Tuesday, August 3, 2010

Good bye Online Manga

Over the weekend, manga websites such as onemanga.com and mangafox.com have started shutting down operations of putting up manga scans (manga are Japanese comics, normally printed in black-and-white, with weekly/bi-weekly releases) for online reading, free. The operation involves a very tedious process--volunteers (scanners) get weekly copies of series from Japan, translate the words to English, scan the pages, clean the word balloons, and type the translations in them. All for the happiness of manga fans all over the world.

The reason for the cessation of the service is that manga publishers have issued their stand of disapproval for the practice. It's the typical copyright infringement battle: the scanners have no license to copy and distribute the comics, and of course, by reason of the "distribution", publishers are losing sales.

I remember a question raised in class, on whether or not lending a book to another person constitutes copyright infringement. Of course it doesn't, as no part of the book is reprinted and sold or used for profit. But this is the rule applicable to printed material after all.

The playing field has changed due to the free sharing of information over the internet. Published manga and other reading material have been copied or scanned and shared for free. While scanners make it a point to state that they derive no profit from the practice, publishers nonetheless feel the consequences of the particular distribution, arguing that since people are getting them for free, why bother purchasing from them (in this regard scanners are in fact really polite as they constantly tell readers to support authors by buying the comics).

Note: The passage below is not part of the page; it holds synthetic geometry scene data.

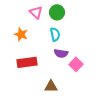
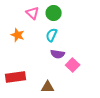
cyan semicircle: (55, 34) -> (52, 35), turned -144
red rectangle: (27, 62) -> (16, 77), moved

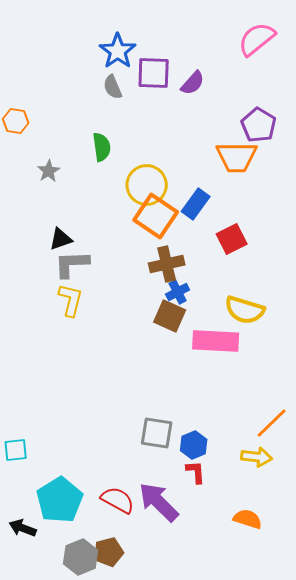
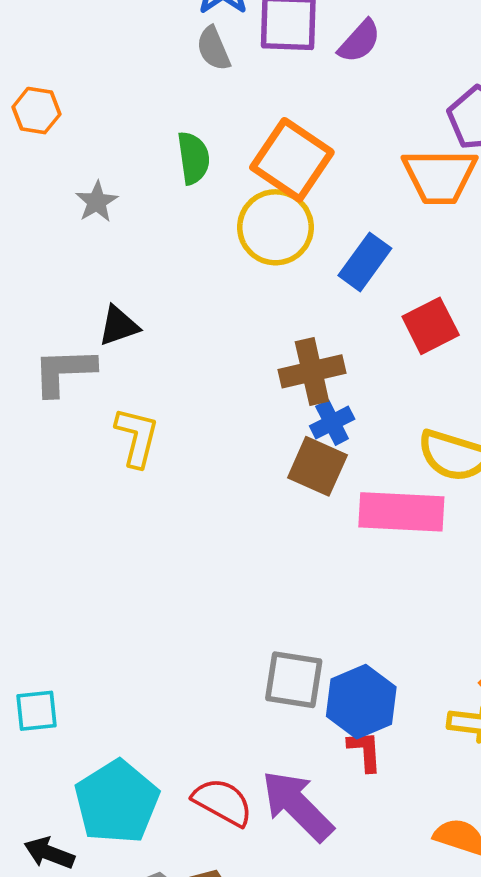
orange square: (156, 216) -> (292, 160), moved
gray L-shape: (72, 264) -> (64, 371), moved
blue hexagon: (194, 445) -> (361, 702), size x1.4

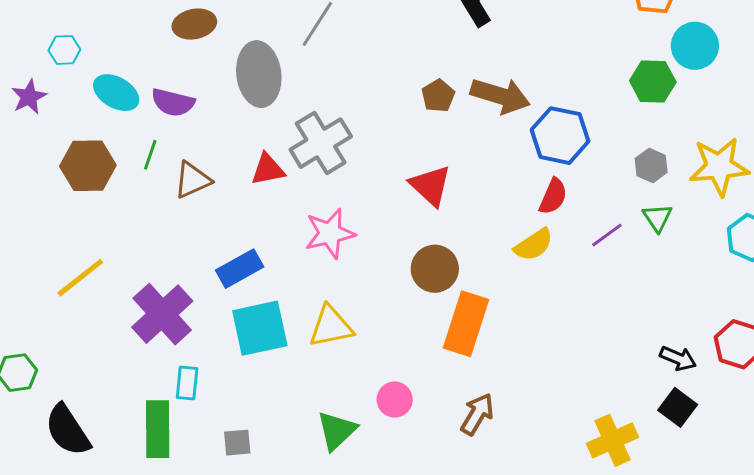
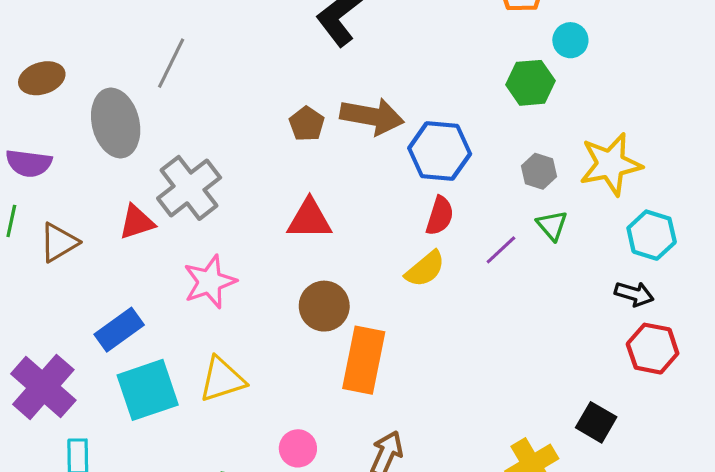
cyan circle: (695, 46) -> (570, 40), size x0.7
red triangle: (430, 186) -> (309, 219), turned -36
black arrow: (678, 358) -> (634, 294), moved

What makes this more frustrating is the fact that there are still countries who do not receive printed copies of the manga or the books. Sometimes we do, but only after months of waiting. This is how countries, developing ones in particular, lose out to stringent intellectual property laws. It's either we don't have access to information at all, or it just costs too much.

2 comments:

Michelle P. M. Sabitsana said...

oh no! i'd really be sad if i won't be able to get my weekly dose of naruto shippuuden in onemanga.com. :(

Felman Gem Magcalas said...

what I did was look for the scanlators' websites and download the scanlated manga directly from them na lang.